Given data
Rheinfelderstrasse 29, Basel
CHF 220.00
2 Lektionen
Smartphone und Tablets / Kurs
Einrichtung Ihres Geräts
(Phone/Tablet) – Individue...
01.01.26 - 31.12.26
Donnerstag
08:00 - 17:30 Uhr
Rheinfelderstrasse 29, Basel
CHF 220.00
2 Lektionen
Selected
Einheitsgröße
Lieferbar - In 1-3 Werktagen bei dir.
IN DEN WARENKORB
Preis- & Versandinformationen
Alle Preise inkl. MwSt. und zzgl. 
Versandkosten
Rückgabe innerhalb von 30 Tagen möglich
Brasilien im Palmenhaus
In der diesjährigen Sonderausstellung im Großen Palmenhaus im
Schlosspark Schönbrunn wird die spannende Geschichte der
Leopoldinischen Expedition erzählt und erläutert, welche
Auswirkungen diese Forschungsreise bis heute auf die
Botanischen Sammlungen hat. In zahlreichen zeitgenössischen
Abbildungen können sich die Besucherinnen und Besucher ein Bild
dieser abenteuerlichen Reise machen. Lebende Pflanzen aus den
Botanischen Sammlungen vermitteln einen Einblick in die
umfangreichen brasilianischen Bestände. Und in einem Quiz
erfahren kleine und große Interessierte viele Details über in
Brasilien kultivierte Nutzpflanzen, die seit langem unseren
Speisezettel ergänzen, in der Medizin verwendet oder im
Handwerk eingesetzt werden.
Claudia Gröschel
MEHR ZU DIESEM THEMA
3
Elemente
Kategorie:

...

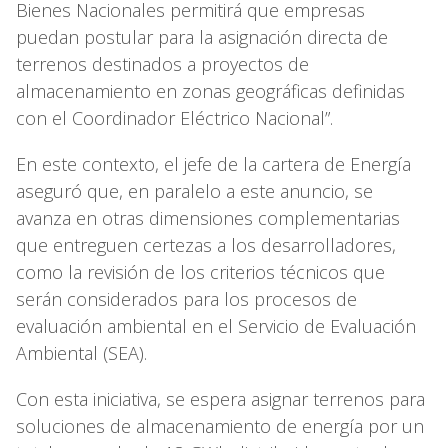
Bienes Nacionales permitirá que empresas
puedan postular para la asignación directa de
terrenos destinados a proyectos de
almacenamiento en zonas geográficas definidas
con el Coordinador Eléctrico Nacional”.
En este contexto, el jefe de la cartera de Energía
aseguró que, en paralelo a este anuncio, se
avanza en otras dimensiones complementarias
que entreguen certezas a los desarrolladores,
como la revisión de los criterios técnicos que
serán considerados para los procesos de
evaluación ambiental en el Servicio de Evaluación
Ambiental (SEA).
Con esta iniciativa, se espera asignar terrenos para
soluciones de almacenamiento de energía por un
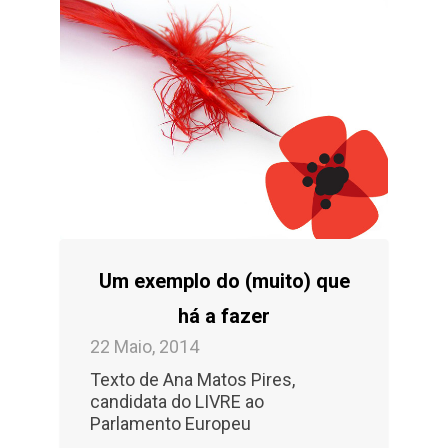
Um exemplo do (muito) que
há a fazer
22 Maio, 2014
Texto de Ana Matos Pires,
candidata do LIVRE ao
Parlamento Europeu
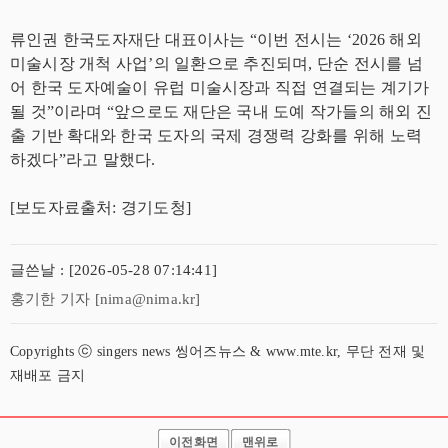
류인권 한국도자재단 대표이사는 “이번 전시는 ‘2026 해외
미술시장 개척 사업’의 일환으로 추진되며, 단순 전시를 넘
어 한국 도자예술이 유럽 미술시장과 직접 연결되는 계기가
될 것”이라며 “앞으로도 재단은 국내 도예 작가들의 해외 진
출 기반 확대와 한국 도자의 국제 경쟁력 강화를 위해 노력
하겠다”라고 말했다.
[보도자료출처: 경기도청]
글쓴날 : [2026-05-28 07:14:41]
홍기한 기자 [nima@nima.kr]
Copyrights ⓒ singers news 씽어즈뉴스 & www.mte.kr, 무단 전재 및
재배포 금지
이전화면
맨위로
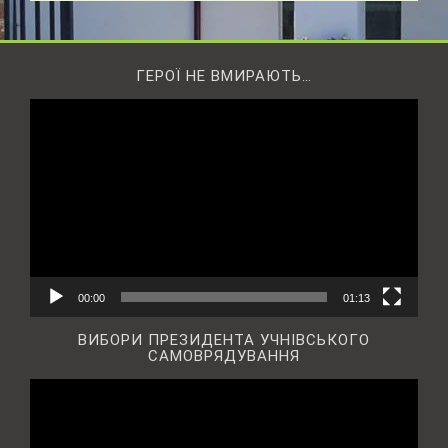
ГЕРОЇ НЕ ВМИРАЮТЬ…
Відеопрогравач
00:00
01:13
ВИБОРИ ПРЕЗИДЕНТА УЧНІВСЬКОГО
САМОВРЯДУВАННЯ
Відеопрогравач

Directions for this task
In the entries above, copy each line that contains the string "Brasilien".

Solution for this problem
Brasilien im Palmenhaus
Brasilien kultivierte Nutzpflanzen, die seit langem unseren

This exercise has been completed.